YOUR OBJECTIVE. In the copy, include every record below exactly as it appears, but no pictures.

Saved entries.
#####

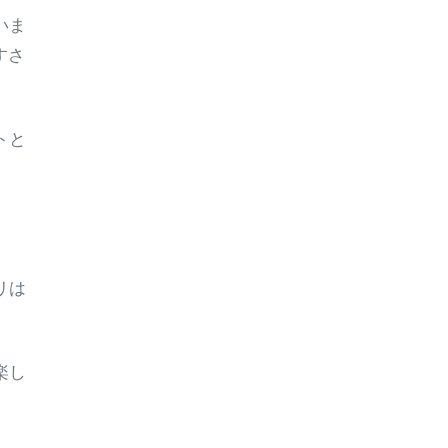
いま
すさ
トと
リは
楽し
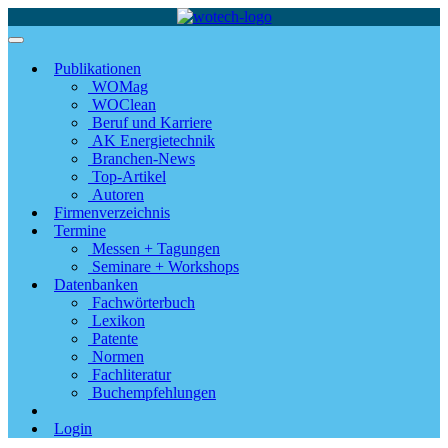
Publikationen
WOMag
WOClean
Beruf und Karriere
AK Energietechnik
Branchen-News
Top-Artikel
Autoren
Firmenverzeichnis
Termine
Messen + Tagungen
Seminare + Workshops
Datenbanken
Fachwörterbuch
Lexikon
Patente
Normen
Fachliteratur
Buchempfehlungen
Login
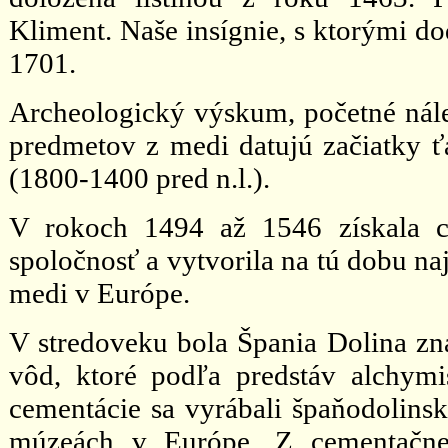
Kliment. Naše insígnie, s ktorými do
1701.
Archeologický výskum, početné nál
predmetov z medi datujú začiatky ť
(1800-1400 pred n.l.).
V rokoch 1494 až 1546 získala c
spoločnosť a vytvorila na tú dobu na
medi v Európe.
V stredoveku bola Špania Dolina z
vôd, ktoré podľa predstáv alchym
cementácie sa vyrábali špaňodolins
múzeách v Európe. Z cementačnej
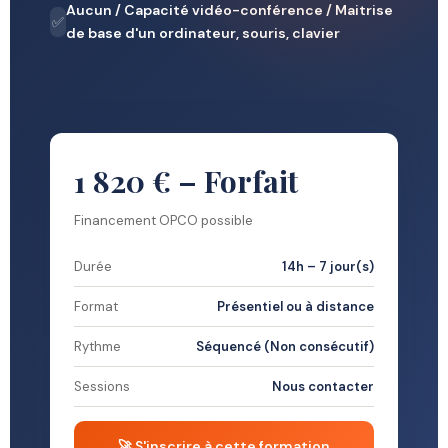
Aucun / Capacité vidéo-conférence / Maitrise
✅
de base d'un ordinateur, souris, clavier
1 820 € – Forfait
Financement OPCO possible
Durée
14h – 7 jour(s)
Format
Présentiel ou à distance
Rythme
Séquencé (Non consécutif)
Sessions
Nous contacter
🚀 S'inscrire à cette formation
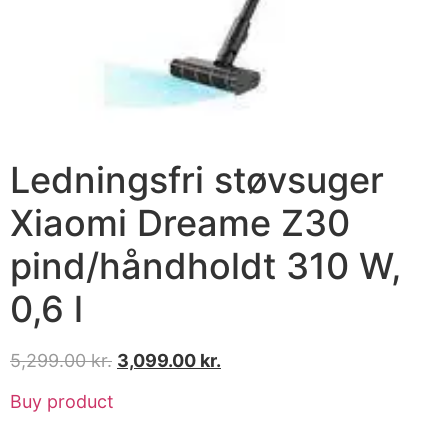
Ledningsfri støvsuger
Xiaomi Dreame Z30
pind/håndholdt 310 W,
0,6 l
5,299.00
kr.
3,099.00
kr.
Buy product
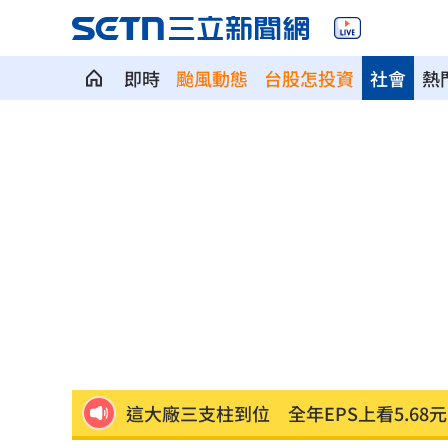
即時
颱風動態
台股怎投資
社會
熱
7年前遭譏傻逼！他逆襲超車中國前首富
女兒一句話 兩老退休生活全變調
03:05
記憶體產能全被大廠包下 驚人漲價潮
北美訂單補爆 聯發科小金雞EPS至27.1
AI和你讀的不同！實測《時代》驚揭1真
這大廠三支柱到位 全年EPS上看5.68元
慈濟買BNT被詐10億！藍昔嗆擋疫苗網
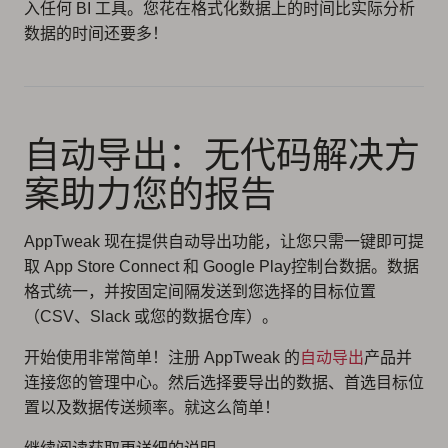
入任何 BI 工具。您花在格式化数据上的时间比实际分析
数据的时间还要多！
自动导出：无代码解决方
案助力您的报告
AppTweak 现在提供自动导出功能，让您只需一键即可提
取 App Store Connect 和 Google Play控制台数据。数据
格式统一，并按固定间隔发送到您选择的目标位置
（CSV、Slack 或您的数据仓库）。
开始使用非常简单！注册 AppTweak 的
自动导出
产品并
连接您的管理中心。然后选择要导出的数据、首选目标位
置以及数据传送频率。就这么简单！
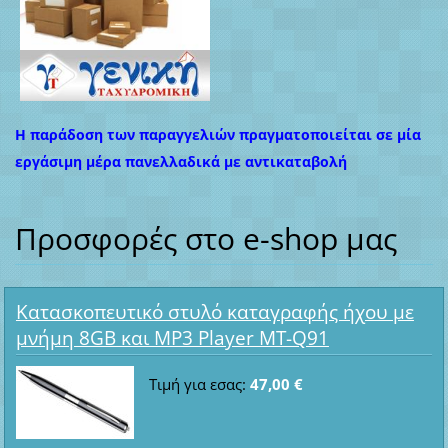
Η παράδοση των παραγγελιών πραγματοποιείται σε μία
εργάσιμη μέρα πανελλαδικά με αντικαταβολή
Προσφορές στο e-shop μας
Κατασκοπευτικό στυλό καταγραφής ήχου με
μνήμη 8GB και MP3 Player MT-Q91
Τιμή για εσας:
47,00 €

#####

SOLVED EXERCISE.
いま
すさ
トと
リは
楽し
Publikationen
WOMag
WOClean
Beruf und Karriere
AK Energietechnik
Branchen-News
Top-Artikel
Autoren
Firmenverzeichnis
Termine
Messen + Tagungen
Seminare + Workshops
Datenbanken
Fachwörterbuch
Lexikon
Patente
Normen
Fachliteratur
Buchempfehlungen
Login
Kliment. Naše insígnie, s ktorými do
1701.
Archeologický výskum, početné nál
predmetov z medi datujú začiatky ť
(1800-1400 pred n.l.).
V rokoch 1494 až 1546 získala c
spoločnosť a vytvorila na tú dobu na
medi v Európe.
V stredoveku bola Špania Dolina z
vôd, ktoré podľa predstáv alchym
cementácie sa vyrábali špaňodolins
múzeách v Európe. Z cementačnej
Aucun / Capacité vidéo-conférence / Maitrise
✅
de base d'un ordinateur, souris, clavier
1 820 € – Forfait
Financement OPCO possible
Durée
14h – 7 jour(s)
Format
Présentiel ou à distance
Rythme
Séquencé (Non consécutif)
Sessions
Nous contacter
🚀 S'inscrire à cette formation
Ledningsfri støvsuger
Xiaomi Dreame Z30
pind/håndholdt 310 W,
0,6 l
5,299.00
kr.
3,099.00
kr.
Buy product
即時
颱風動態
台股怎投資
社會
熱
7年前遭譏傻逼！他逆襲超車中國前首富
女兒一句話 兩老退休生活全變調
03:05
記憶體產能全被大廠包下 驚人漲價潮
北美訂單補爆 聯發科小金雞EPS至27.1
AI和你讀的不同！實測《時代》驚揭1真
這大廠三支柱到位 全年EPS上看5.68元
慈濟買BNT被詐10億！藍昔嗆擋疫苗網
入任何 BI 工具。您花在格式化数据上的时间比实际分析
数据的时间还要多！
自动导出：无代码解决方
案助力您的报告
AppTweak 现在提供自动导出功能，让您只需一键即可提
取 App Store Connect 和 Google Play控制台数据。数据
格式统一，并按固定间隔发送到您选择的目标位置
（CSV、Slack 或您的数据仓库）。
开始使用非常简单！注册 AppTweak 的
自动导出
产品并
连接您的管理中心。然后选择要导出的数据、首选目标位
置以及数据传送频率。就这么简单！
Η παράδοση των παραγγελιών πραγματοποιείται σε μία
εργάσιμη μέρα πανελλαδικά με αντικαταβολή
Προσφορές στο e-shop μας
Κατασκοπευτικό στυλό καταγραφής ήχου με
μνήμη 8GB και MP3 Player MT-Q91
Τιμή για εσας:
47,00 €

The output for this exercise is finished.